Saved data entries:
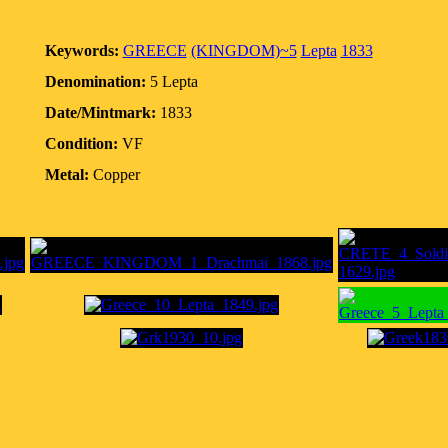
Keywords:
GREECE
(KINGDOM)~5
Lepta
1833
Denomination:
5 Lepta
Date/Mintmark:
1833
Condition:
VF
Metal:
Copper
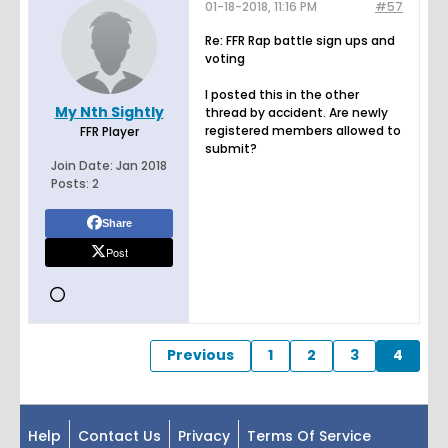
01-18-2018, 11:16 PM
#57
Re: FFR Rap battle sign ups and
voting
I posted this in the other
My Nth Sightly
thread by accident. Are newly
registered members allowed to
FFR Player
submit?
Join Date:
Jan 2018
Posts:
2
Share
Post
Previous
1
2
3
4
Help
Contact Us
Privacy
Terms Of Service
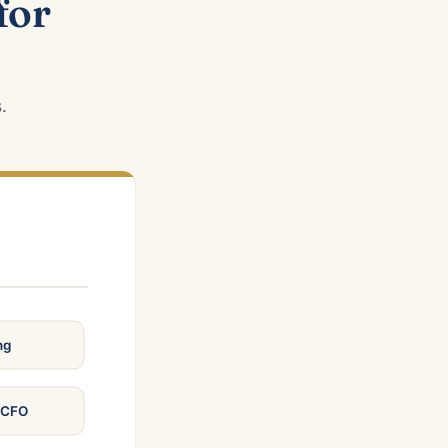
for
.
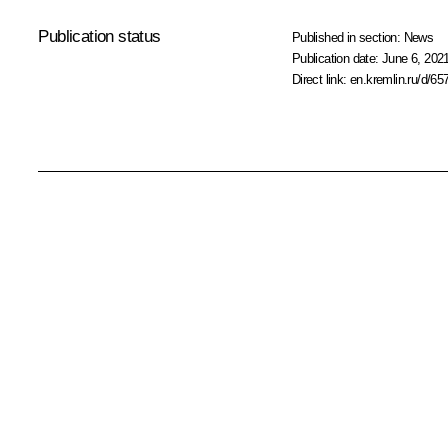
Publication status
Published in section:
News
Publication date:
June 6, 2021
Direct link:
en.kremlin.ru/d/65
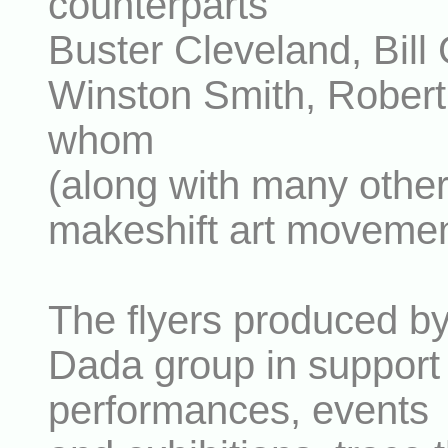
counterparts
Buster Cleveland, Bill 
Winston Smith, Robert 
whom
(along with many other
makeshift art movemen
The flyers produced b
Dada group in support o
performances, events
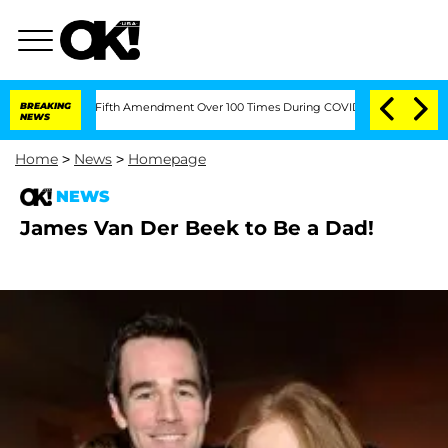
Pleading the Fifth Amendment Over 100 Times During COVID-19 Hearing
BREAKING
'Lo
NEWS
Home
>
News
>
Homepage
NEWS
James Van Der Beek to Be a Dad!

> **Assignment**
Copy each line of the records that contains the word "other".

> **Solution to this task**
I posted this in the other
(along with many other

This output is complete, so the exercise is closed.